At many hospitals with DBS programs, a multidisciplinary group of physicians meet regularly to discuss patients who recently have gone through a candidacy assessment process. The group determines whether those patients are candidates for DBS, based on both medical and nonmedical factors (such as social or psychological factors). “Having a clinical ethicist participate in those discussions — at least in some cases, such as when there are questions about a patient’s decisional capacity — could potentially be beneficial,” says King.
King says that clinicians should consider requesting an ethics consult in these situations:
- when there are questions about a patient’s capacity to consent to DBS surgery, a battery replacement surgery, or ongoing stimulation;
- when there are disagreements over appropriate goals of care;
- when there are questions about whether DBS stimulation is affecting the patient’s autonomy (such as in the case of stimulation-induced impulsivity).

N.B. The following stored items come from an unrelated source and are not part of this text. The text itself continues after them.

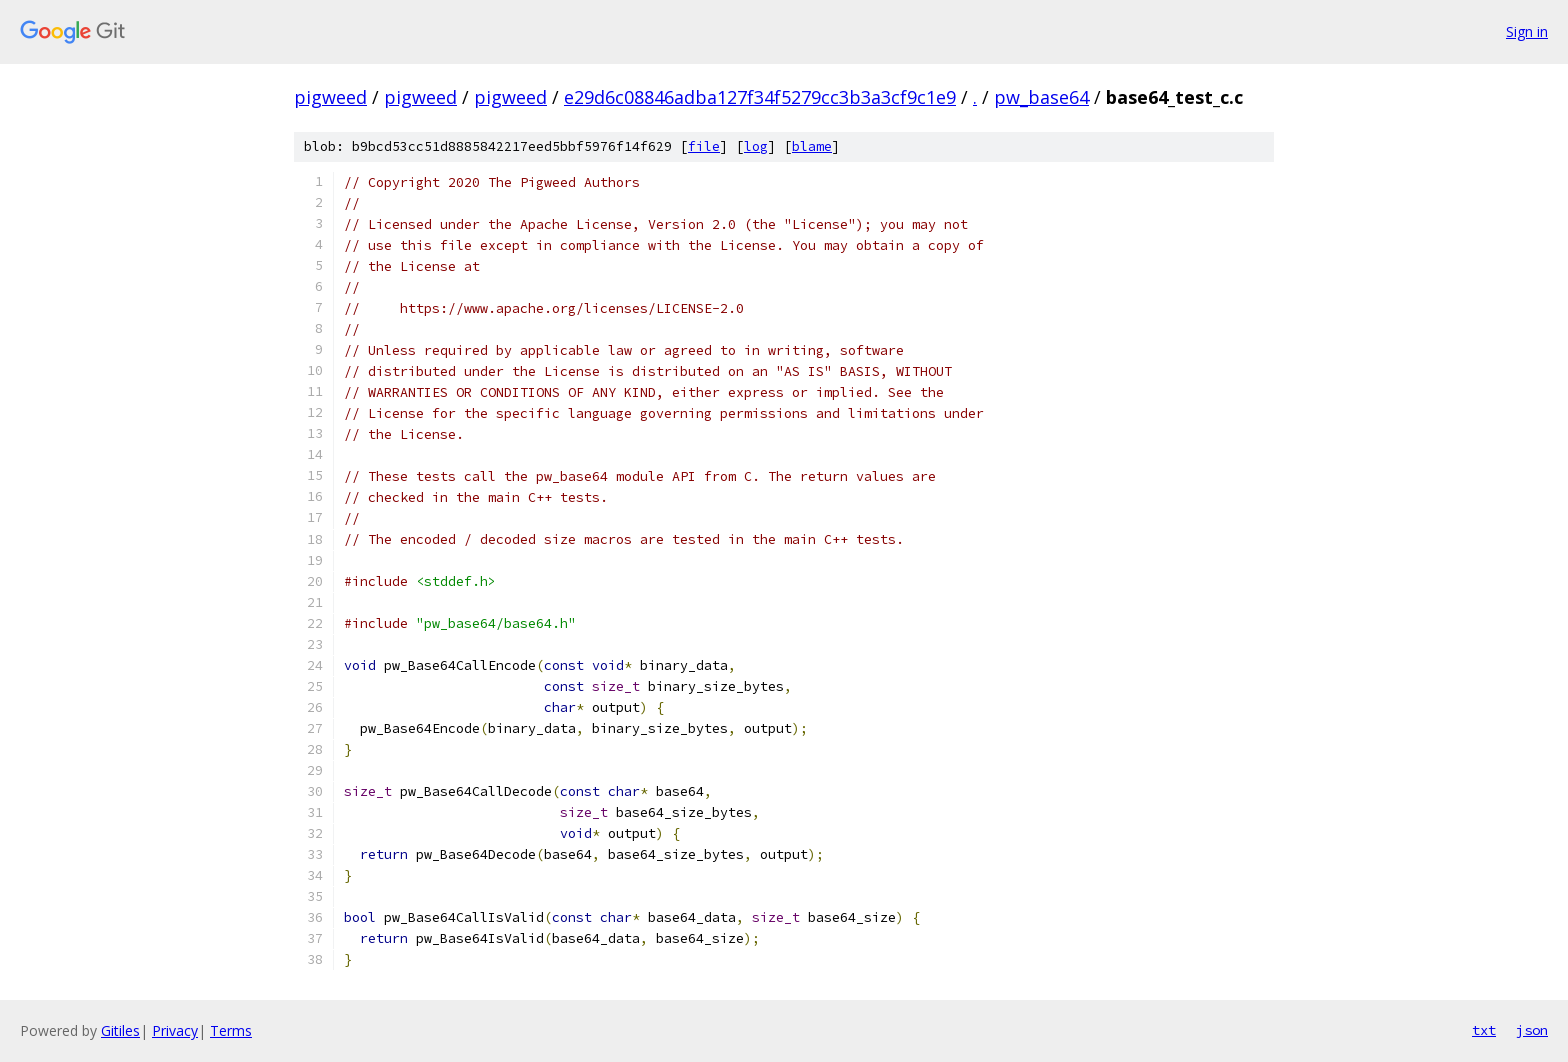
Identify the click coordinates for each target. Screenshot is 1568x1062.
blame (812, 146)
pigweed (330, 97)
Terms (231, 1030)
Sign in (1527, 31)
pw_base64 (1041, 97)
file (704, 146)
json (1532, 1030)
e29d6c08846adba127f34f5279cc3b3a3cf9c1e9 (760, 97)
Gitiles (120, 1030)
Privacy (175, 1030)
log (756, 146)
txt (1484, 1030)
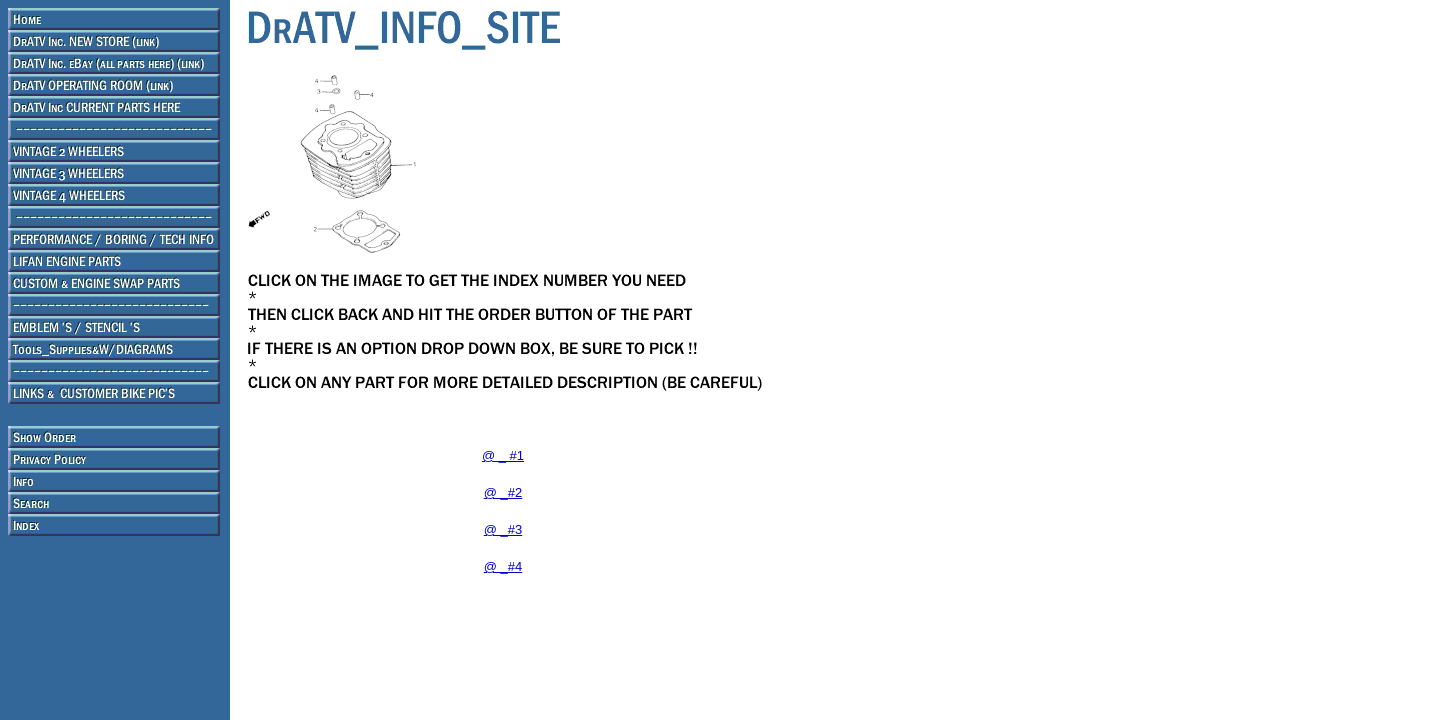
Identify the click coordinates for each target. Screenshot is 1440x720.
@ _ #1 (503, 455)
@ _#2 (503, 492)
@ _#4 (503, 566)
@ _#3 (503, 529)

Ethicists also can help to address the unique challenges to meeting the ethical standards of informed consent, given the complexity of DBS technology and the myriad decisions involved in its implantation. For example, clinicians must make decisions on the target brain region, the device manufacturer, using rechargeable vs. chargeable batteries, and how to address the ongoing maintenance DBS requires for programming updates and battery changes. “Clinical ethicists can work alongside clinicians to implement procedures or policies to mitigate those challenges,” says King.
References
1. Johnson KA, Dosenbach NUF, Gordon EM, et al. Proceedings of the 11th Annual Deep Brain Stimulation Think Tank: Pushing the forefront of neuromodulation with functional network mapping, biomarkers for adaptive DBS, bioethical dilemmas, AI-guided neuromodulation, and translational advancements. Front Hum Neurosci. 2024;18:1320806.

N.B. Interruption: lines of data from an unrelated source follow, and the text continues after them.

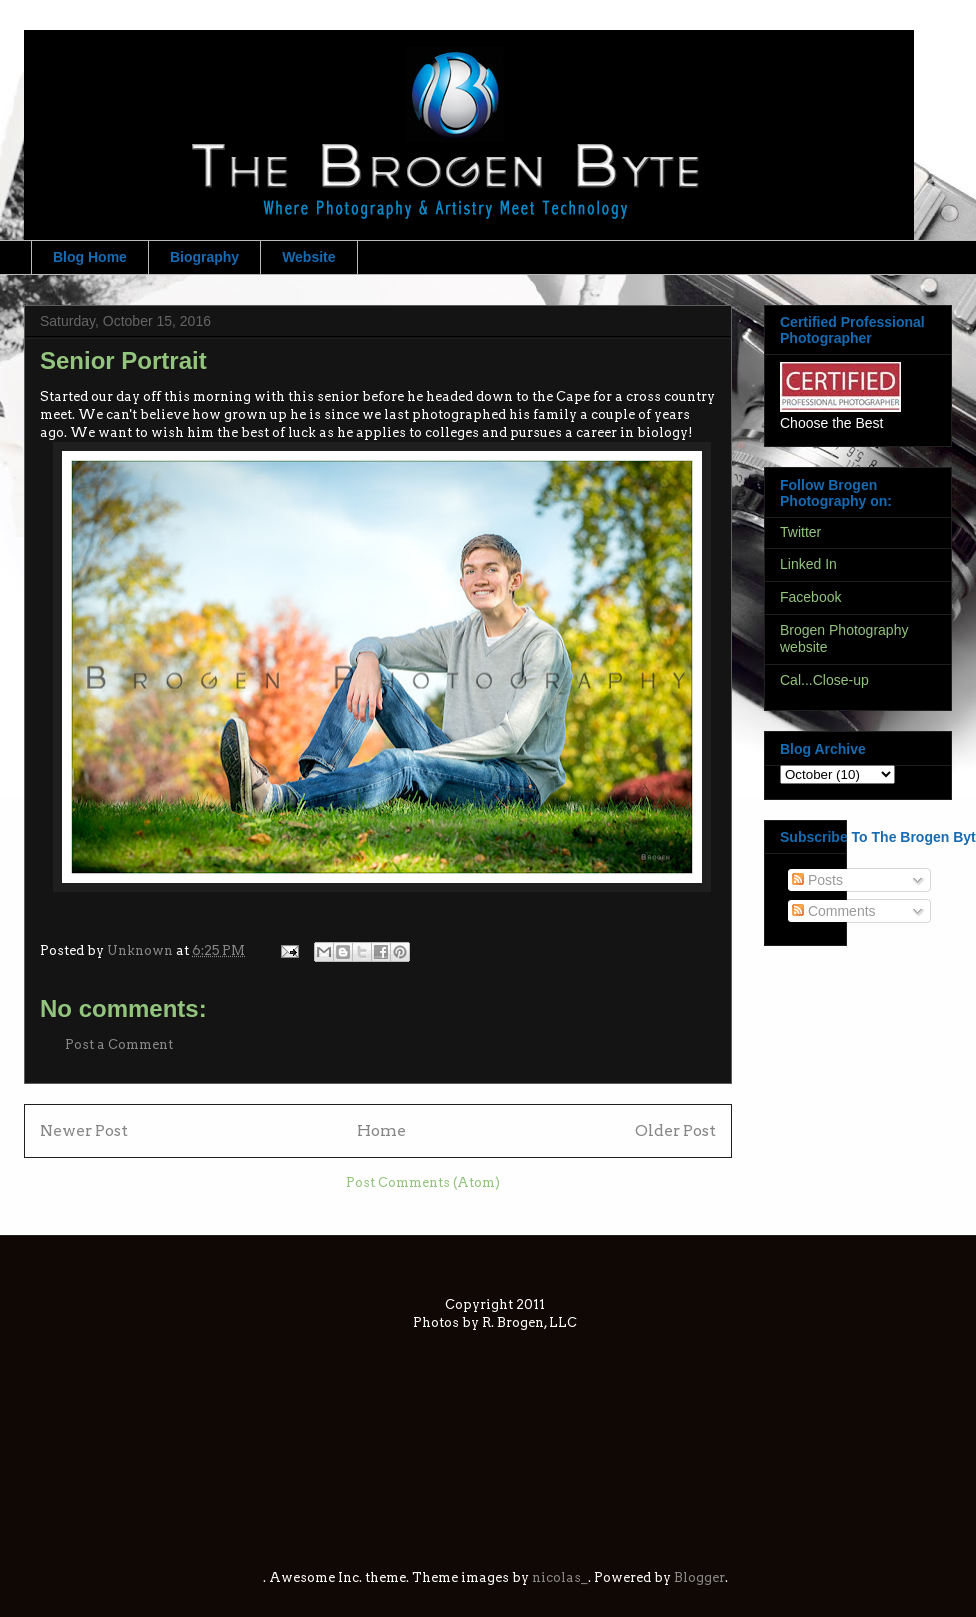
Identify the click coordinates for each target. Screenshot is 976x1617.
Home (381, 1130)
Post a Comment (119, 1044)
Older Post (675, 1130)
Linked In (808, 564)
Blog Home (90, 257)
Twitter (800, 532)
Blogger (699, 1577)
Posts (817, 880)
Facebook (810, 597)
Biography (204, 257)
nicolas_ (560, 1577)
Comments (834, 911)
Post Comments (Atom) (423, 1182)
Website (308, 257)
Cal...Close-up (824, 680)
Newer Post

2. National Institutes of Health. BRAIN Initiative research leads to FDA approval of adaptive deep brain stimulation for Parkinson’s disease. Published March 6, 2025. https://braininitiative.nih.gov/news-events/blog/brain-initiative-research-leads-fda-approval-adaptive-deep-brain-stimulation
For decades, deep brain stimulation devices have been used to treat neuropsychiatric and neurological disorders. However, there are some ongoing — and emerging — ethical concerns with this technology.